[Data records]
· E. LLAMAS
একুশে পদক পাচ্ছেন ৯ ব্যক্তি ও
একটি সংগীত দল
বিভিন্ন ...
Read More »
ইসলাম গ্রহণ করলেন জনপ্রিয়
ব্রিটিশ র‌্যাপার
...
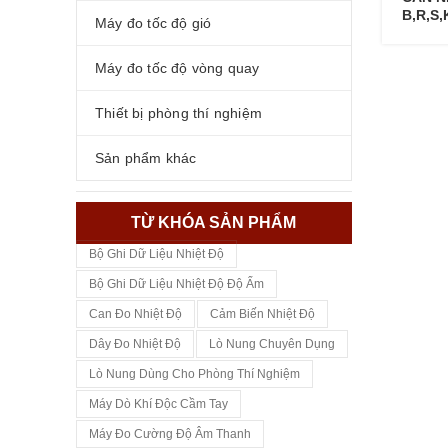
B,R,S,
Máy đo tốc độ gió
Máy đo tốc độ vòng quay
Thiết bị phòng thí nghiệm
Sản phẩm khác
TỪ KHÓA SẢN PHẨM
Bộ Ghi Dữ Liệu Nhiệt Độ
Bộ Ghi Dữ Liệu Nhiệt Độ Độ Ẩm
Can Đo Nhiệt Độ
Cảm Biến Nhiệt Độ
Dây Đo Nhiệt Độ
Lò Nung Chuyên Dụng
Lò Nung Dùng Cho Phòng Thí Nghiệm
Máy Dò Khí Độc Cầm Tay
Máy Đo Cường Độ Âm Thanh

Exercise details =
Nothing should appear in the answer except the lines above from the line with "একুশে পদক পাচ্ছেন ৯ ব্যক্তি ও" through the line with "ব্রিটিশ র‌্যাপার", both included, written out exactly.

Output for this task =
একুশে পদক পাচ্ছেন ৯ ব্যক্তি ও
একটি সংগীত দল
বিভিন্ন ...
Read More »
ইসলাম গ্রহণ করলেন জনপ্রিয়
ব্রিটিশ র‌্যাপার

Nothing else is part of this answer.